PORT OF CORPUS CHRISTI, Texas — For John LaRue, sand was the harbinger of the change. Several years ago, LaRue, the Port of Corpus Christi's executive director, began seeing the smooth quartz grains arriving in bulk from Wisconsin and Minnesota. It's used in fracking, one of the materials injected into shale-rock formations to free oil and natural gas and coax it topside.
None of that fracking is happening in this industrial port city down the Gulf Coast from Houston. Instead, Corpus Christi is the waypoint for the sand that's trucked inland to the surging Eagle Ford Shale formation.
The inland energy boom is sending more than sand through the nation's fifth-largest port. On a recent May morning, not far from from an airline-hangar-sized building filled with fracking sand, long rows of steel drilling pipe from Korea awaited shipment to Eagle Ford sites.

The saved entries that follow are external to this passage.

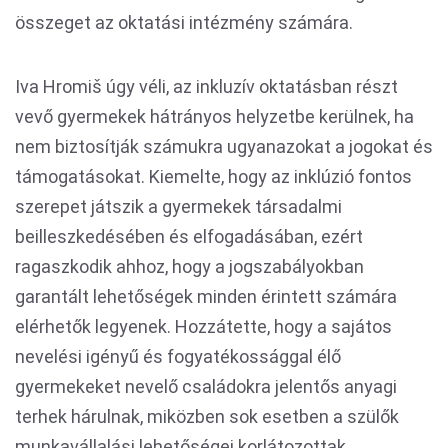
összeget az oktatási intézmény számára.
Iva Hromiš úgy véli, az inkluzív oktatásban részt
vevő gyermekek hátrányos helyzetbe kerülnek, ha
nem biztosítják számukra ugyanazokat a jogokat és
támogatásokat. Kiemelte, hogy az inklúzió fontos
szerepet játszik a gyermekek társadalmi
beilleszkedésében és elfogadásában, ezért
ragaszkodik ahhoz, hogy a jogszabályokban
garantált lehetőségek minden érintett számára
elérhetők legyenek. Hozzátette, hogy a sajátos
nevelési igényű és fogyatékossággal élő
gyermekeket nevelő családokra jelentős anyagi
terhek hárulnak, miközben sok esetben a szülők
munkavállalási lehetőségei korlátozottak.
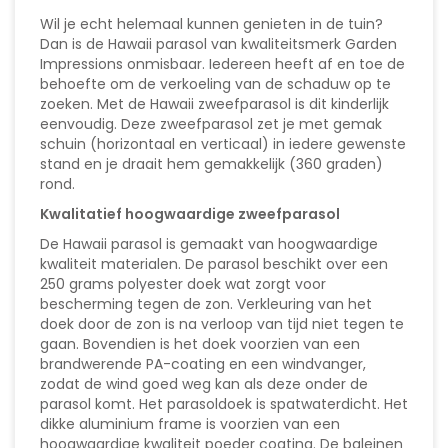
Wil je echt helemaal kunnen genieten in de tuin?
Dan is de Hawaii parasol van kwaliteitsmerk Garden
Impressions onmisbaar. Iedereen heeft af en toe de
behoefte om de verkoeling van de schaduw op te
zoeken. Met de Hawaii zweefparasol is dit kinderlijk
eenvoudig. Deze zweefparasol zet je met gemak
schuin (horizontaal en verticaal) in iedere gewenste
stand en je draait hem gemakkelijk (360 graden)
rond.
Kwalitatief hoogwaardige zweefparasol
De Hawaii parasol is gemaakt van hoogwaardige
kwaliteit materialen. De parasol beschikt over een
250 grams polyester doek wat zorgt voor
bescherming tegen de zon. Verkleuring van het
doek door de zon is na verloop van tijd niet tegen te
gaan. Bovendien is het doek voorzien van een
brandwerende PA-coating en een windvanger,
zodat de wind goed weg kan als deze onder de
parasol komt. Het parasoldoek is spatwaterdicht. Het
dikke aluminium frame is voorzien van een
hoogwaardige kwaliteit poeder coating. De baleinen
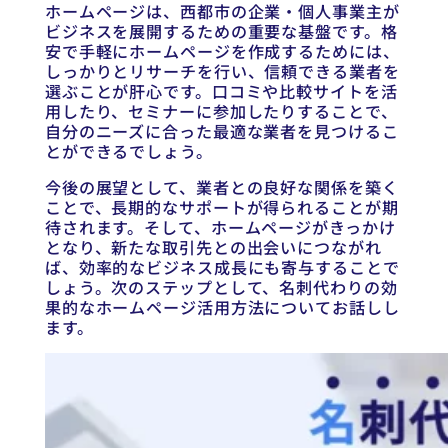
ホームページは、西都市の企業・個人事業主が
ビジネスを展開するための重要な基盤です。格
安で手軽にホームページを作成するためには、
しっかりとリサーチを行い、信頼できる業者を
選ぶことが肝心です。口コミや比較サイトを活
用したり、セミナーに参加したりすることで、
自分のニーズに合った最適な業者を見つけるこ
とができるでしょう。
今後の展望として、業者との良好な関係を築く
ことで、長期的なサポートが得られることが期
待されます。そして、ホームページがきっかけ
となり、新たな取引先との出会いにつながれ
ば、効率的なビジネス成長にも寄与することで
しょう。次のステップとして、名刺代わりの効
果的なホームページ活用方法についてお話しし
ます。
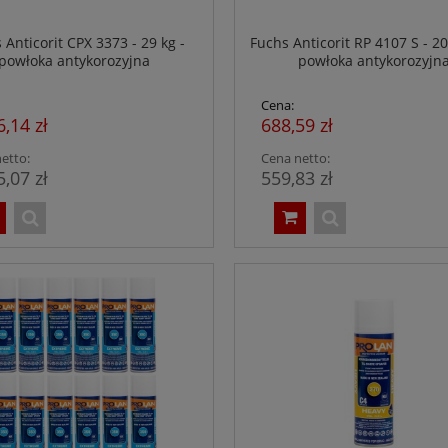
 Anticorit CPX 3373 - 29 kg -
Fuchs Anticorit RP 4107 S - 20 
powłoka antykorozyjna
powłoka antykorozyjn
Cena:
6,14 zł
688,59 zł
etto:
Cena netto:
5,07 zł
559,83 zł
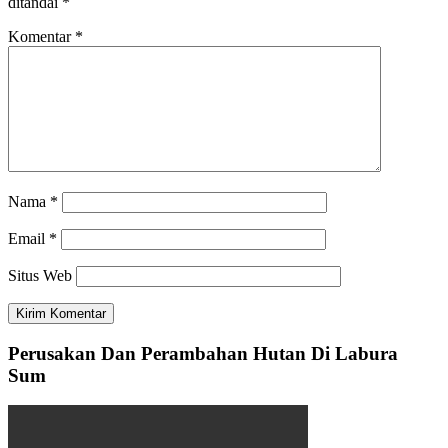
ditandai
*
Komentar
*
Nama
*
Email
*
Situs Web
Perusakan Dan Perambahan Hutan Di Labura
Sum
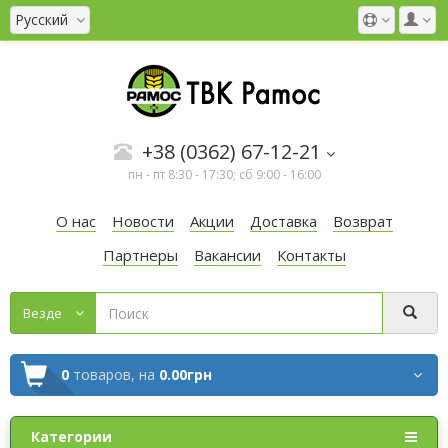
Русский
+38 (0362) 67-12-21
пн - пт 8:30 - 17:30; сб 9:00 - 16:00
О нас
Новости
Акции
Доставка
Возврат
Партнеры
Вакансии
Контакты
Везде
0
товаров,
на
0.00грн
Категории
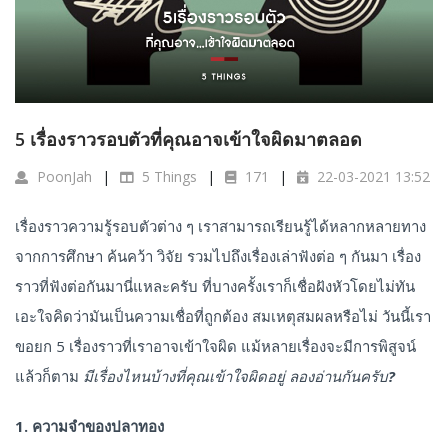
5 เรื่องราวรอบตัวที่คุณอาจเข้าใจผิดมาตลอด
PoonJah
5 Things
171
22-03-2021 13:52
เรื่องราวความรู้รอบตัวต่าง ๆ เราสามารถเรียนรู้ได้หลากหลายทาง
จากการศึกษา ค้นคว้า วิจัย รวมไปถึงเรื่องเล่าฟังต่อ ๆ กันมา เรื่อง
ราวที่ฟังต่อกันมานี่แหละครับ ที่บางครั้งเราก็เชื่อฝังหัวโดยไม่ทัน
เอะใจคิดว่ามันเป็นความเชื่อที่ถูกต้อง สมเหตุสมผลหรือไม่ วันนี้เรา
ขอยก 5 เรื่องราวที่เราอาจเข้าใจผิด แม้หลายเรื่องจะมีการพิสูจน์
แล้วก็ตาม
มีเรื่องไหนบ้างที่คุณเข้าใจผิดอยู่ ลองอ่านกันครับ?
1. ความจำของปลาทอง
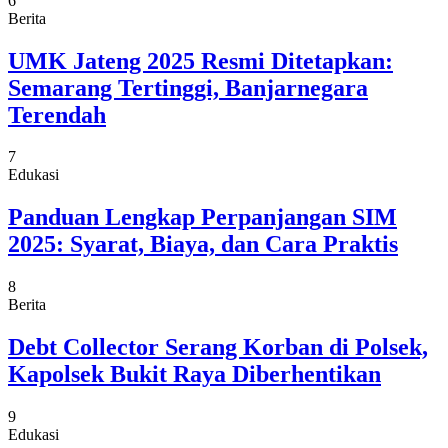
6
Berita
UMK Jateng 2025 Resmi Ditetapkan:
Semarang Tertinggi, Banjarnegara
Terendah
7
Edukasi
Panduan Lengkap Perpanjangan SIM
2025: Syarat, Biaya, dan Cara Praktis
8
Berita
Debt Collector Serang Korban di Polsek,
Kapolsek Bukit Raya Diberhentikan
9
Edukasi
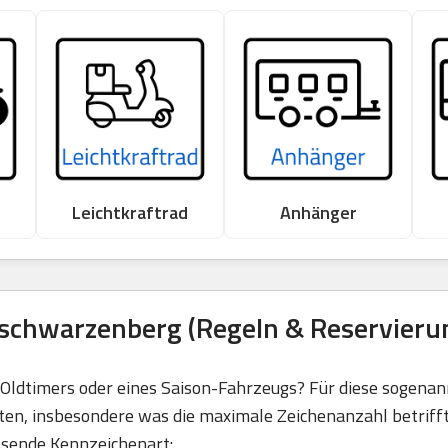
Leichtkraftrad
Anhänger
schwarzenberg (Regeln & Reservieru
s Oldtimers oder eines Saison-Fahrzeugs? Für diese sogena
ten, insbesondere was die maximale Zeichenanzahl betrifft.
ssende Kennzeichenart:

But what's now coming from the Eagle Ford back into and through Corpus Christi is transforming the region even more. The trickle of crude oil flowing from the port has turned to a flood: Between 2010 and 2011, the port went from exporting 274,000 barrels to more than 2 million. Last year, the number of crude barrels headed outbound to other parts of the U.S. was 122.5 million and the port has expanded its docks to handle it all.